The UK ‘light touch’ model is the way to do it

Short response: you can’t assume the UK approach is beneficial or that other countries will approach it in the same way. Such powers should only be given to regulators if risks justify it – and they don’t

UK campaigners and the UK regulator the MHRA have been at pains to stress how ‘light-touch’ or ‘right-touch’ their approach would be – how open they would be to ‘lifestyle’ marketing etc.  It remains to be seen how this will work out in practice in the UK. It probably won’t be fatal, but I suspect they’ll manage to impede progress, diversity and innovation, raise costs and introduce a bland tone to the category that will make it less appealing to smokers – moderate harm, a few thousand needless deaths.  But that’s just the UK.  The bigger problem is that campaigners and regulators in other countries are not so progressive – but this is EU law and the EU will establish a powerful precedent internationally. Medicines regulation hands very considerable obstructive powers to a regulator- at the expense of the commercial freedoms that are the crucial ingredient in gaining widespread uptake. Regulators should not have that power, unless the risks (or possible benefits) justify it.   In other countries the regulators are much more hostile and the campaigners creating the climate in which they make decisions are also much more hostile – a good example is the the Australian regulator who is egged on by some very hostile campaigners and prone to political interference.

We need medicines regulation to impose a risk management system and market surveillance

Short response: this comes of incorrectly thinking of these products as medicines. Most risky products, including cigarettes and alcohol, don’t have a ‘risk management system’ run by each vendor

No we don’t. We don’t require tobacco, alcohol, caffeine, salt, motorcycle, sporting gun, condom, cycle helmet [insert potentially risky industry here] to conduct this sort of pro-active market surveillance.  Whilst concerns about children using the products when they shouldn’t what would it mean for the vendor.  Questions of ‘dual use’ (use with continued smoking) or non-smokers taking up the products are interesting, but that’s all. They are primarily an academic concern, albeit interesting, and adults have freedom to do these things if they want to, even if health campaigners disapprove. Risk management systems in medicines regulation have the primary function of detecting adverse side effects, interactions with other drugs or ‘contra-indications’.  Again, normal standards of producer responsibility should apply. If we think that more than that is necessary, the kind of approach used in cosmetics regulation would be better.

VAT is lower if the products are licensed medicines – that’s a benefit

Short response: VAT concessions are redistributive – someone is paying more tax somewhere else.

These products are consumer products and should not be provided with tax breaks or through public spending (ie. on prescription) other than in exceptional cases.
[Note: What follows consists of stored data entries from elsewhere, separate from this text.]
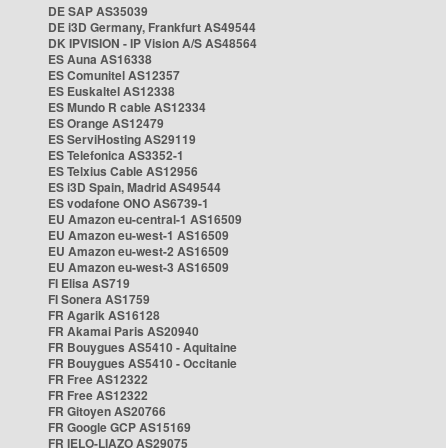
DE SAP AS35039
DE i3D Germany, Frankfurt AS49544
DK IPVISION - IP Vision A/S AS48564
ES Auna AS16338
ES Comunitel AS12357
ES Euskaltel AS12338
ES Mundo R cable AS12334
ES Orange AS12479
ES ServiHosting AS29119
ES Telefonica AS3352-1
ES Telxius Cable AS12956
ES i3D Spain, Madrid AS49544
ES vodafone ONO AS6739-1
EU Amazon eu-central-1 AS16509
EU Amazon eu-west-1 AS16509
EU Amazon eu-west-2 AS16509
EU Amazon eu-west-3 AS16509
FI Elisa AS719
FI Sonera AS1759
FR Agarik AS16128
FR Akamai Paris AS20940
FR Bouygues AS5410 - Aquitaine
FR Bouygues AS5410 - Occitanie
FR Free AS12322
FR Free AS12322
FR Gitoyen AS20766
FR Google GCP AS15169
FR IELO-LIAZO AS29075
Smokers existing spend on cigs should be the primary funding source, and lower costs and no excise duties should allow for savings to the individual.  The idea that lower VAT compensates for the higher underlying costs of regulation reflects a misunderstanding of the public finances.  Taxes are transfers, regulation actually consumes extra resources.  Lower VAT revenues just mean taxes come from somewhere else creating a different cost to the consumer/taxpayer.  It isn’t a real net saving, though it would have distributional consequences. Again, not every country has the same VAT treatment of pharmaceuticals [EU rates] – for example it is 19% in Germany. It’s important not to misunderstand what the VAT break means in the UK and not to generalise this to countries where it doesn’t apply.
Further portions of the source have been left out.